(Stored data entries)
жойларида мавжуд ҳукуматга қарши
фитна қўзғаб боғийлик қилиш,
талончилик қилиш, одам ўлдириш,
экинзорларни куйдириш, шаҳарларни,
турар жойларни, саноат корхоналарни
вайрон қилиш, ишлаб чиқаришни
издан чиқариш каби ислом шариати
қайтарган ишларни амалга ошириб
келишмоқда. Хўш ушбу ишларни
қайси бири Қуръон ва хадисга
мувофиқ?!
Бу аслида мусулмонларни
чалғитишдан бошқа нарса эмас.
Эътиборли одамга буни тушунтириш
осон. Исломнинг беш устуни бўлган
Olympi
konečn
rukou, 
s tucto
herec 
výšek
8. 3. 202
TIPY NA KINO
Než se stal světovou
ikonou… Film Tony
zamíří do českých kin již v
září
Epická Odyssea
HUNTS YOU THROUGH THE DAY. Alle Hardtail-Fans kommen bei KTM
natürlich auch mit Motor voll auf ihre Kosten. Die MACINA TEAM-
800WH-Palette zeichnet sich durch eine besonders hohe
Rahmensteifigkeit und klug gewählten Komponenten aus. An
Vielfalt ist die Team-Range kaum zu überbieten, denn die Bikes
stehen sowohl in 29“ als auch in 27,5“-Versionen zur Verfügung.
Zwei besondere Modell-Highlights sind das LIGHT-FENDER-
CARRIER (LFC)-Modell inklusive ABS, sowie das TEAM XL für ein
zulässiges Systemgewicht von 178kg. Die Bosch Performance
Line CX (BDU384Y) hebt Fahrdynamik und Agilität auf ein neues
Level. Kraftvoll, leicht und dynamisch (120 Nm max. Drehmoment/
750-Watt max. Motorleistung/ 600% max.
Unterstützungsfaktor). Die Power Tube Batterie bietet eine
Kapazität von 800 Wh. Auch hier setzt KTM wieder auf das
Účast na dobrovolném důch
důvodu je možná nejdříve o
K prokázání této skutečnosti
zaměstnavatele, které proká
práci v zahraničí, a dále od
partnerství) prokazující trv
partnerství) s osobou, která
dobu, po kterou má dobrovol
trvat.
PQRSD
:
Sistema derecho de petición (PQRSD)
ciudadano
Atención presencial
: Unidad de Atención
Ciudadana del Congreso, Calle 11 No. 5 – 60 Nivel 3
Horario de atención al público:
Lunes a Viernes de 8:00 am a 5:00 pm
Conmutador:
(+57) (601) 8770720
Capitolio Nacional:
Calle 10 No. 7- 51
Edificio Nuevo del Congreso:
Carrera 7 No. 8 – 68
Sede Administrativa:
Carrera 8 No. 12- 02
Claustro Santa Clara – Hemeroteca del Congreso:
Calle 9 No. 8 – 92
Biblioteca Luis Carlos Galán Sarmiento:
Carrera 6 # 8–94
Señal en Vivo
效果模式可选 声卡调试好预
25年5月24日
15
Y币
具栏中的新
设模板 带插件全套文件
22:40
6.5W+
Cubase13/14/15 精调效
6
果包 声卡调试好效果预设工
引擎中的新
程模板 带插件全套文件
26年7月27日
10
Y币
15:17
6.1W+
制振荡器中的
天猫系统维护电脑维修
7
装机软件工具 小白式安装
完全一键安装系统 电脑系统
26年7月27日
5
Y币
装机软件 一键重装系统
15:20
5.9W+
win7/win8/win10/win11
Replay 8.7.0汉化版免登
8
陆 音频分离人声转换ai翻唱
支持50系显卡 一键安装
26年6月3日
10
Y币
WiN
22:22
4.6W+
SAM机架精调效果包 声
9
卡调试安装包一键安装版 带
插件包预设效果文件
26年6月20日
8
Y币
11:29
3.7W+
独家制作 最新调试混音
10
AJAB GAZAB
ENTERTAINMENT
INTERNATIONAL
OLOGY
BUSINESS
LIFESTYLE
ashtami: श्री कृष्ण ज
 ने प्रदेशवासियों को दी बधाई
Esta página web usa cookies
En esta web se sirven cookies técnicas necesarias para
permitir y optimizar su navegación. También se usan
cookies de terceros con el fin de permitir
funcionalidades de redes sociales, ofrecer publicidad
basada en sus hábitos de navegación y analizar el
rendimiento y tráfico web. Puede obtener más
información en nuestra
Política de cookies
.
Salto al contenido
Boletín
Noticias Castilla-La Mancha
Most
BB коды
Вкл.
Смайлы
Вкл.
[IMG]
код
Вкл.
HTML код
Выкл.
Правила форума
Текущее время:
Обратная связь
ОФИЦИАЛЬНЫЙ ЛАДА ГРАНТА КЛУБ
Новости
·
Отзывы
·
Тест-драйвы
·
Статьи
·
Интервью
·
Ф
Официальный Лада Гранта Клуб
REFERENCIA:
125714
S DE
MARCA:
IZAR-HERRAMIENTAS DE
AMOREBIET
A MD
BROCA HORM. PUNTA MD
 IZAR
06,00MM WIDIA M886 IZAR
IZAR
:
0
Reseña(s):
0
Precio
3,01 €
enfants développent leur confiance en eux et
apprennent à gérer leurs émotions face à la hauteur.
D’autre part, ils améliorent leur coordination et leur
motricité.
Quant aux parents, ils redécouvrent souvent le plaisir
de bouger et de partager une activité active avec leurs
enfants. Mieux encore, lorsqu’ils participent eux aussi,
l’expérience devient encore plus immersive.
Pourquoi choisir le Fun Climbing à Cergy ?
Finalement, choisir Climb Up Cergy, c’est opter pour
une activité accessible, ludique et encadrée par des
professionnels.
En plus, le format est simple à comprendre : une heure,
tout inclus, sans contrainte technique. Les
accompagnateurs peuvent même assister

==

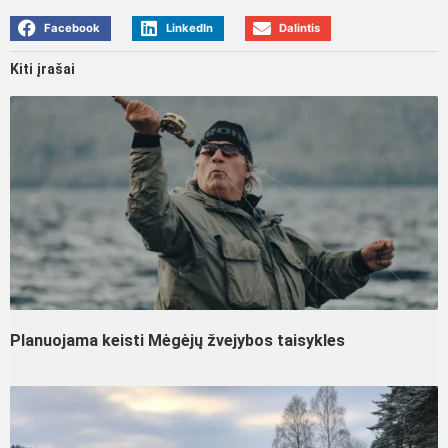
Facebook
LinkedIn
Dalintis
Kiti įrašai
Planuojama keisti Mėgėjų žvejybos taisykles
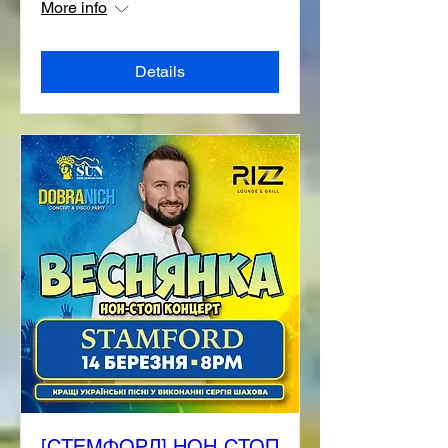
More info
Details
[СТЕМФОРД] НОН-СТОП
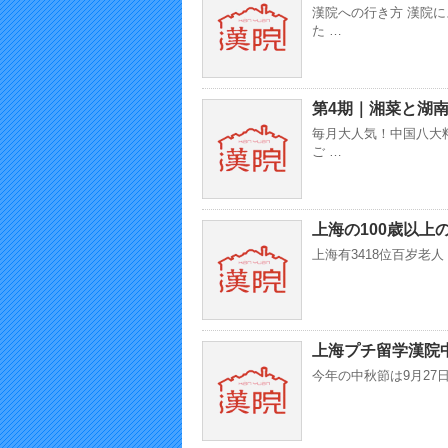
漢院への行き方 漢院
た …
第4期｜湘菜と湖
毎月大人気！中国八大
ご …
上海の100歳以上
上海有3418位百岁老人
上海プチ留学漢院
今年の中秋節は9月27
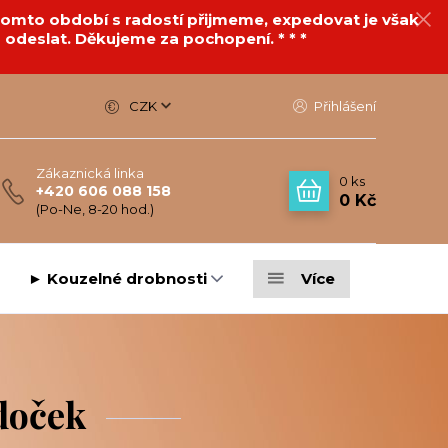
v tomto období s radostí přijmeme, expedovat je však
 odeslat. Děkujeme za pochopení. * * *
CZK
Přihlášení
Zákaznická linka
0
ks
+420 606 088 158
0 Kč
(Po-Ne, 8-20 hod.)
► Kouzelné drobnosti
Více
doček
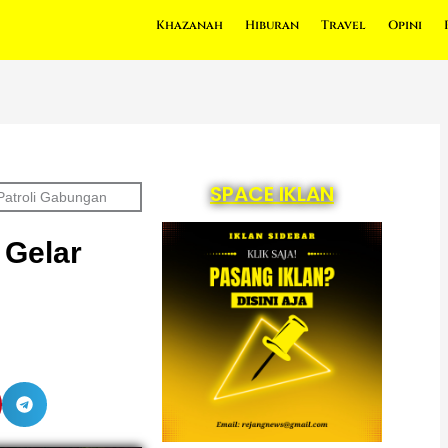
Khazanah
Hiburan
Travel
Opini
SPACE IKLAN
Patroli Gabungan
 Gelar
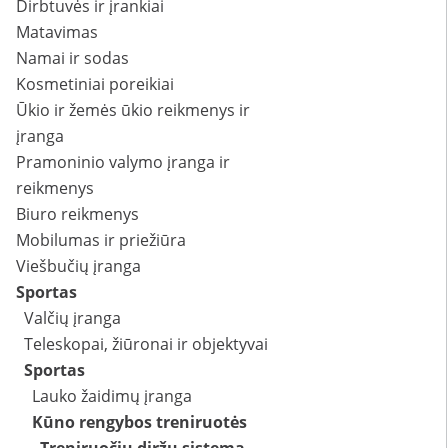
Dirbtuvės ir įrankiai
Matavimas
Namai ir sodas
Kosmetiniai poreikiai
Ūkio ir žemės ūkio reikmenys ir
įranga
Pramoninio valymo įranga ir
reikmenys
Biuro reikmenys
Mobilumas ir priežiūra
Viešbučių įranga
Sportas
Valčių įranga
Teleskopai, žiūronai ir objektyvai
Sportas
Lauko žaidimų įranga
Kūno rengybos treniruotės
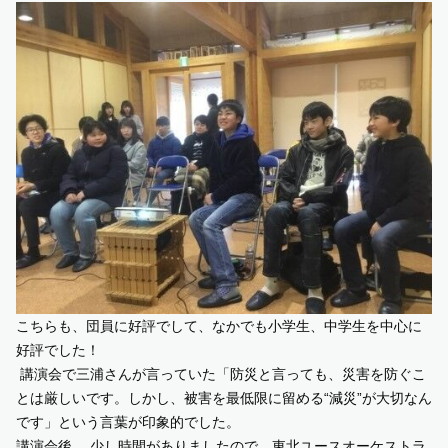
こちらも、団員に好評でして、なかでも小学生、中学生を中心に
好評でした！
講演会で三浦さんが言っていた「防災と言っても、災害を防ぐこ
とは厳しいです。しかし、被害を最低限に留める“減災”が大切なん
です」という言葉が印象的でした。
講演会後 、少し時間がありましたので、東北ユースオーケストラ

Work item
Retype only the stretch of lines above starting at the one with "турар жойларни, саноат корхоналарни" and stopping at the one with "ikonou… Film Tony", exactly as written, with both kept.

Response box
турар жойларни, саноат корхоналарни
вайрон қилиш, ишлаб чиқаришни
издан чиқариш каби ислом шариати
қайтарган ишларни амалга ошириб
келишмоқда. Хўш ушбу ишларни
қайси бири Қуръон ва хадисга
мувофиқ?!
Бу аслида мусулмонларни
чалғитишдан бошқа нарса эмас.
Эътиборли одамга буни тушунтириш
осон. Исломнинг беш устуни бўлган
Olympi
konečn
rukou, 
s tucto
herec 
výšek
8. 3. 202
TIPY NA KINO
Než se stal světovou
ikonou… Film Tony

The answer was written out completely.